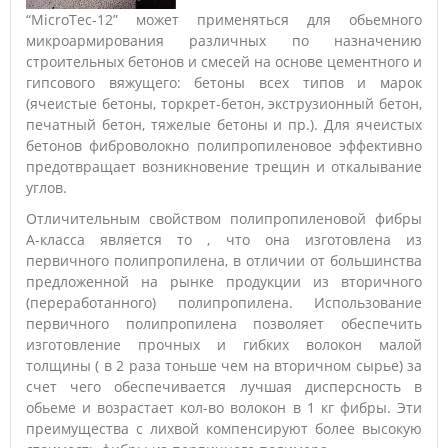
“MicroTec-12” может применяться для обьемного
микроармирования различных по назначению
строительных бетонов и смесей на основе цементного и
гипсового вяжущего: бетоны всех типов и марок
(ячеистые бетоны, торкрет-бетон, экструзионный бетон,
печатный бетон, тяжелые бетоны и пр.). Для ячеистых
бетонов фиброволокно полипропиленовое эффективно
предотвращает возникновение трещин и откалывание
углов.
Отличительным свойством полипропиленовой фибры
А-класса является то , что она изготовлена из
первичного полипропилена, в отличии от большинства
предложенной на рынке продукции из вторичного
(переработанного) полипропилена. Использование
первичного полипропилена позволяет обеспечить
изготовление прочных и гибких волокон малой
толщины ( в 2 раза тоньше чем на вторичном сырье) за
счет чего обеспечивается лучшая дисперсность в
обьеме и возрастает кол-во волокон в 1 кг фибры. Эти
преимущества с лихвой компенсируют более высокую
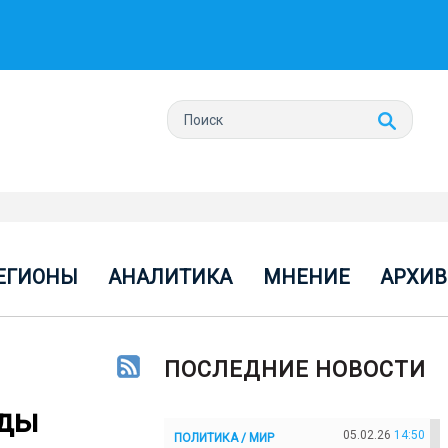
ЕГИОНЫ
АНАЛИТИКА
МНЕНИЕ
АРХИВ
ПОСЛЕДНИЕ НОВОСТИ
лды
05.02.26
14:50
ПОЛИТИКА / МИР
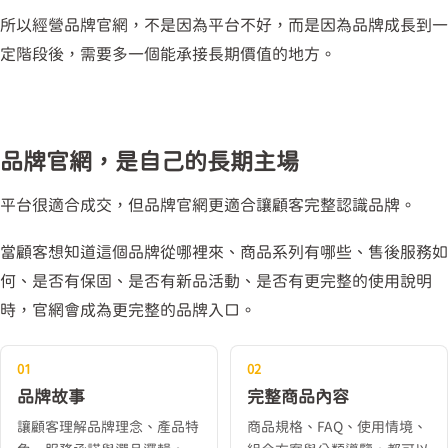
所以經營品牌官網，不是因為平台不好，而是因為品牌成長到一
定階段後，需要多一個能承接長期價值的地方。
品牌官網，是自己的長期主場
平台很適合成交，但品牌官網更適合讓顧客完整認識品牌。
當顧客想知道這個品牌從哪裡來、商品系列有哪些、售後服務如
何、是否有保固、是否有新品活動、是否有更完整的使用說明
時，官網會成為更完整的品牌入口。
01
02
品牌故事
完整商品內容
讓顧客理解品牌理念、產品特
商品規格、FAQ、使用情境、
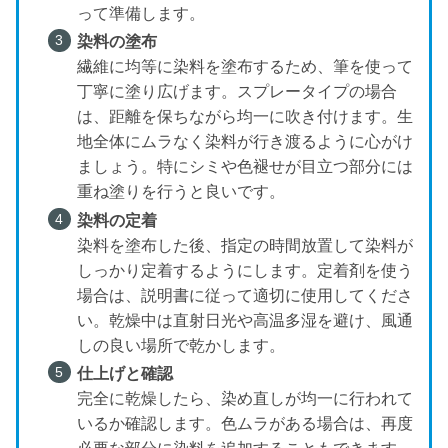
って準備します。
染料の塗布
繊維に均等に染料を塗布するため、筆を使って
丁寧に塗り広げます。スプレータイプの場合
は、距離を保ちながら均一に吹き付けます。生
地全体にムラなく染料が行き渡るように心がけ
ましょう。特にシミや色褪せが目立つ部分には
重ね塗りを行うと良いです。
染料の定着
染料を塗布した後、指定の時間放置して染料が
しっかり定着するようにします。定着剤を使う
場合は、説明書に従って適切に使用してくださ
い。乾燥中は直射日光や高温多湿を避け、風通
しの良い場所で乾かします。
仕上げと確認
完全に乾燥したら、染め直しが均一に行われて
いるか確認します。色ムラがある場合は、再度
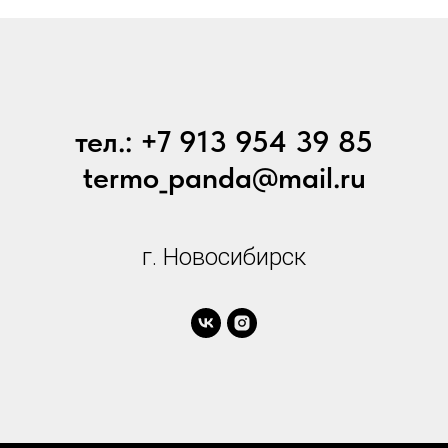
тел.: +7 913 954 39 85
termo_panda@mail.ru
г. Новосибирск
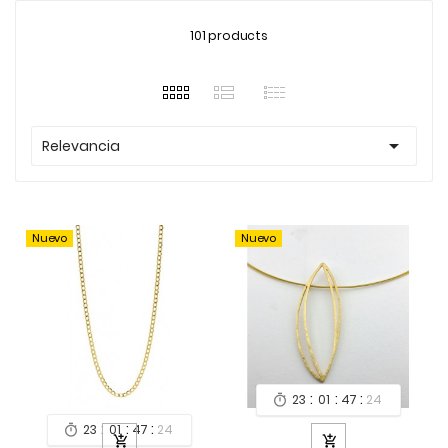
101 products

Relevancia
Nuevo
Nuevo
:
:
:
23
01
47
24

:
:
:
23
01
47
24



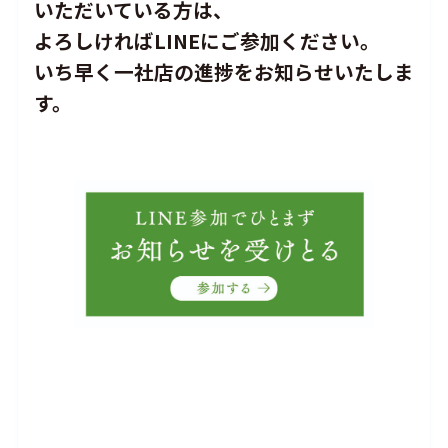
いただいている方は、
よろしければLINEにご参加ください。
いち早く一社店の進捗をお知らせいたしま
す。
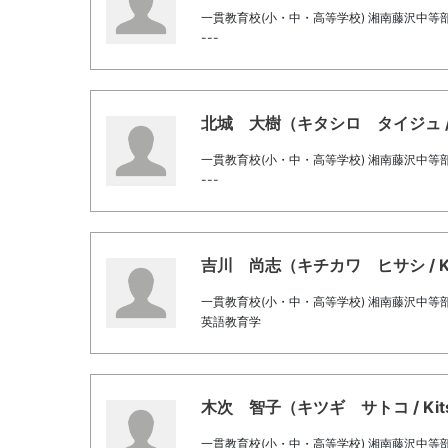
一貫教育校(小・中・高等学校) 湘南藤沢中等
---
北城 大樹（キタシロ タイジュ / Kitas
一貫教育校(小・中・高等学校) 湘南藤沢中等
---
吉川 尚志（キチカワ ヒサシ / Kichik
一貫教育校(小・中・高等学校) 湘南藤沢中等
英語教育学
木次 智子（キツギ サトコ / Kitsugi
一貫教育校(小・中・高等学校) 湘南藤沢中等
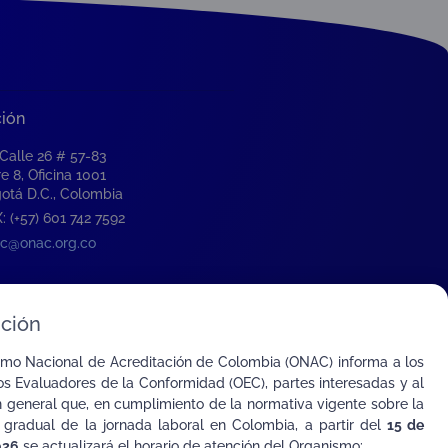
ción
 Calle 26 # 57-83
re 8, Oficina 1001
otá D.C., Colombia
: (+57) 601 742 7592
c@onac.org.co
ción
smo Nacional de Acreditación de Colombia (ONAC) informa a los
s Evaluadores de la Conformidad (OEC), partes interesadas y al
n general que, en cumplimiento de la normativa vigente sobre la
 gradual de la jornada laboral en Colombia, a partir del
15 de
026
se actualizará el horario de atención del Organismo:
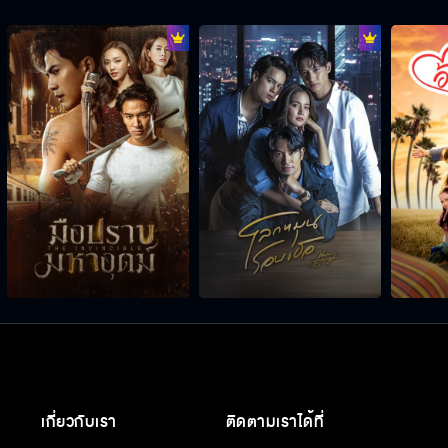
เกี่ยวกับเรา
ติดตามเราได้ที่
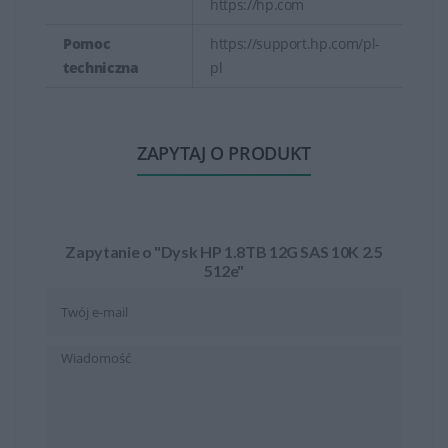
https://hp.com
Pomoc
https://support.hp.com/pl-
techniczna
pl
ZAPYTAJ O PRODUKT
Zapytanie o "Dysk HP 1.8TB 12G SAS 10K 2.5
512e"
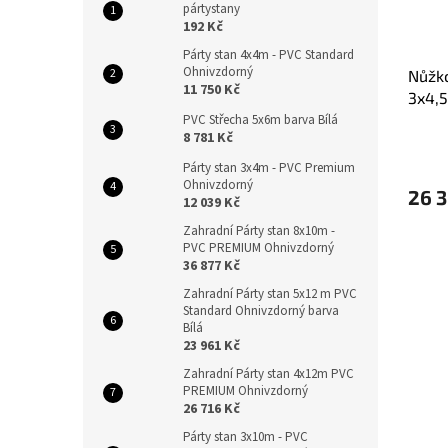
pártystany
192 Kč
Párty stan 4x4m - PVC Standard
Ohnivzdorný
Nůžko
11 750 Kč
3x4,
PVC Střecha 5x6m barva Bílá
8 781 Kč
Párty stan 3x4m - PVC Premium
Ohnivzdorný
26 3
12 039 Kč
Zahradní Párty stan 8x10m -
PVC PREMIUM Ohnivzdorný
36 877 Kč
Zahradní Párty stan 5x12 m PVC
Standard Ohnivzdorný barva
Bílá
23 961 Kč
Zahradní Párty stan 4x12m PVC
PREMIUM Ohnivzdorný
26 716 Kč
Párty stan 3x10m - PVC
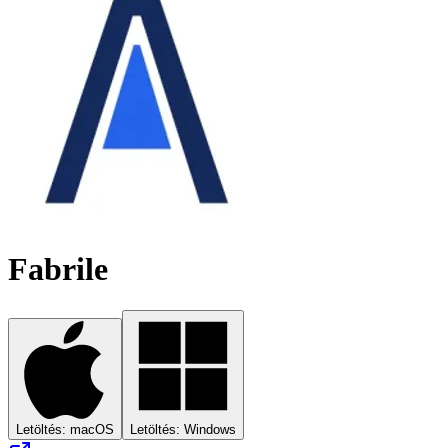
Fabrile
Letöltés: macOS
Letöltés: Windows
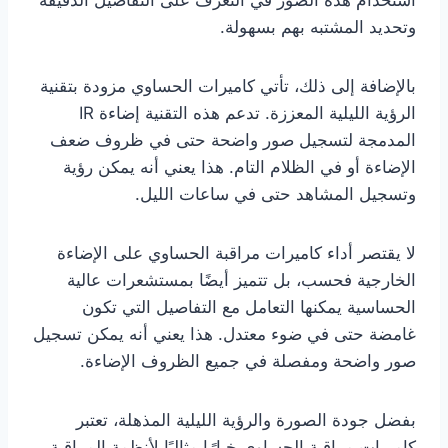
استخدام هذه الصور في التعرف على التفاصيل الدقيقة
وتحديد المشتبه بهم بسهولة.
بالإضافة إلى ذلك، تأتي كاميرات الحساوي مزودة بتقنية
الرؤية الليلية المعززة. تدعم هذه التقنية إضاءة IR
المدمجة لتسجيل صور واضحة حتى في ظروف ضعف
الإضاءة أو في الظلام التام. هذا يعني أنه يمكن رؤية
وتسجيل المشاهد حتى في ساعات الليل.
لا يقتصر أداء كاميرات مراقبة الحساوي على الإضاءة
الخارجية فحسب، بل تتميز أيضًا بمستشعرات عالية
الحساسية يمكنها التعامل مع التفاصيل التي تكون
غامضة حتى في ضوء معتدل. هذا يعني أنه يمكن تسجيل
صور واضحة ومفصلة في جميع الظروف الإضاءة.
بفضل جودة الصورة والرؤية الليلية المذهلة، تعتبر
كاميرات مراقبة الحساوي خيارًا مثاليًا لأنظمة المراقبة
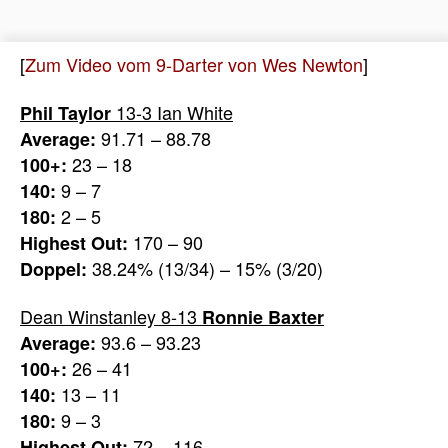
[
Zum Video vom 9-Darter von Wes Newton
]
13-3 Ian White
Phil Taylor
91.71 – 88.78
Average:
23 – 18
100+:
9 – 7
140:
2 – 5
180:
170 – 90
Highest Out:
38.24% (13/34) – 15% (3/20)
Doppel:
Dean Winstanley 8-13
Ronnie Baxter
93.6 – 93.23
Average:
26 – 41
100+:
13 – 11
140:
9 – 3
180:
72 – 116
Highest Out:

What the task requires
Give all the records again, exactly, without images.

Solution for this exercise
“MicroTec-12” может применяться для обьемного
микроармирования различных по назначению
строительных бетонов и смесей на основе цементного и
гипсового вяжущего: бетоны всех типов и марок
(ячеистые бетоны, торкрет-бетон, экструзионный бетон,
печатный бетон, тяжелые бетоны и пр.). Для ячеистых
бетонов фиброволокно полипропиленовое эффективно
предотвращает возникновение трещин и откалывание
углов.
Отличительным свойством полипропиленовой фибры
А-класса является то , что она изготовлена из
первичного полипропилена, в отличии от большинства
предложенной на рынке продукции из вторичного
(переработанного) полипропилена. Использование
первичного полипропилена позволяет обеспечить
изготовление прочных и гибких волокон малой
толщины ( в 2 раза тоньше чем на вторичном сырье) за
счет чего обеспечивается лучшая дисперсность в
обьеме и возрастает кол-во волокон в 1 кг фибры. Эти
преимущества с лихвой компенсируют более высокую
ЕГИОНЫ
АНАЛИТИКА
МНЕНИЕ
АРХИВ
ПОСЛЕДНИЕ НОВОСТИ
лды
05.02.26
14:50
ПОЛИТИКА / МИР
所以經營品牌官網，不是因為平台不好，而是因為品牌成長到一
定階段後，需要多一個能承接長期價值的地方。
品牌官網，是自己的長期主場
平台很適合成交，但品牌官網更適合讓顧客完整認識品牌。
當顧客想知道這個品牌從哪裡來、商品系列有哪些、售後服務如
何、是否有保固、是否有新品活動、是否有更完整的使用說明
時，官網會成為更完整的品牌入口。
01
02
品牌故事
完整商品內容
讓顧客理解品牌理念、產品特
商品規格、FAQ、使用情境、
って準備します。
染料の塗布
繊維に均等に染料を塗布するため、筆を使って
丁寧に塗り広げます。スプレータイプの場合
は、距離を保ちながら均一に吹き付けます。生
地全体にムラなく染料が行き渡るように心がけ
ましょう。特にシミや色褪せが目立つ部分には
重ね塗りを行うと良いです。
染料の定着
染料を塗布した後、指定の時間放置して染料が
しっかり定着するようにします。定着剤を使う
場合は、説明書に従って適切に使用してくださ
い。乾燥中は直射日光や高温多湿を避け、風通
しの良い場所で乾かします。
仕上げと確認
完全に乾燥したら、染め直しが均一に行われて
いるか確認します。色ムラがある場合は、再度
тел.: +7 913 954 39 85
termo_panda@mail.ru
г. Новосибирск
101 products

Relevancia
Nuevo
Nuevo
:
:
:
23
01
47
24

:
:
:
23
01
47
24



いただいている方は、
よろしければLINEにご参加ください。
いち早く一社店の進捗をお知らせいたしま
す。
一貫教育校(小・中・高等学校) 湘南藤沢中等
---
北城 大樹（キタシロ タイジュ / Kitas
一貫教育校(小・中・高等学校) 湘南藤沢中等
---
吉川 尚志（キチカワ ヒサシ / Kichik
一貫教育校(小・中・高等学校) 湘南藤沢中等
英語教育学
木次 智子（キツギ サトコ / Kitsugi
一貫教育校(小・中・高等学校) 湘南藤沢中等
ción
 Calle 26 # 57-83
re 8, Oficina 1001
otá D.C., Colombia
: (+57) 601 742 7592
c@onac.org.co
ción
smo Nacional de Acreditación de Colombia (ONAC) informa a los
s Evaluadores de la Conformidad (OEC), partes interesadas y al
n general que, en cumplimiento de la normativa vigente sobre la
 gradual de la jornada laboral en Colombia, a partir del
15 de
026
se actualizará el horario de atención del Organismo:
เกี่ยวกับเรา
ติดตามเราได้ที่
https://hp.com
Pomoc
https://support.hp.com/pl-
techniczna
pl
ZAPYTAJ O PRODUKT
Zapytanie o "Dysk HP 1.8TB 12G SAS 10K 2.5
512e"
pártystany
192 Kč
Párty stan 4x4m - PVC Standard
Ohnivzdorný
Nůžko
11 750 Kč
3x4,
PVC Střecha 5x6m barva Bílá
8 781 Kč
Párty stan 3x4m - PVC Premium
Ohnivzdorný
26 3
12 039 Kč
Zahradní Párty stan 8x10m -
PVC PREMIUM Ohnivzdorný
36 877 Kč
Zahradní Párty stan 5x12 m PVC
Standard Ohnivzdorný barva
Bílá
23 961 Kč
Zahradní Párty stan 4x12m PVC
PREMIUM Ohnivzdorný
26 716 Kč
Párty stan 3x10m - PVC
Fabrile
Letöltés: macOS
Letöltés: Windows
استخدام هذه الصور في التعرف على التفاصيل الدقيقة
وتحديد المشتبه بهم بسهولة.
بالإضافة إلى ذلك، تأتي كاميرات الحساوي مزودة بتقنية
الرؤية الليلية المعززة. تدعم هذه التقنية إضاءة IR
المدمجة لتسجيل صور واضحة حتى في ظروف ضعف
الإضاءة أو في الظلام التام. هذا يعني أنه يمكن رؤية
وتسجيل المشاهد حتى في ساعات الليل.
لا يقتصر أداء كاميرات مراقبة الحساوي على الإضاءة
الخارجية فحسب، بل تتميز أيضًا بمستشعرات عالية
الحساسية يمكنها التعامل مع التفاصيل التي تكون
غامضة حتى في ضوء معتدل. هذا يعني أنه يمكن تسجيل
صور واضحة ومفصلة في جميع الظروف الإضاءة.
بفضل جودة الصورة والرؤية الليلية المذهلة، تعتبر
كاميرات مراقبة الحساوي خيارًا مثاليًا لأنظمة المراقبة
[
Zum Video vom 9-Darter von Wes Newton
]
13-3 Ian White
Phil Taylor
91.71 – 88.78
Average:
23 – 18
100+:
9 – 7
140:
2 – 5
180:
170 – 90
Highest Out:
38.24% (13/34) – 15% (3/20)
Doppel:
Dean Winstanley 8-13
Ronnie Baxter
93.6 – 93.23
Average:
26 – 41
100+:
13 – 11
140:
9 – 3
180:
72 – 116
Highest Out:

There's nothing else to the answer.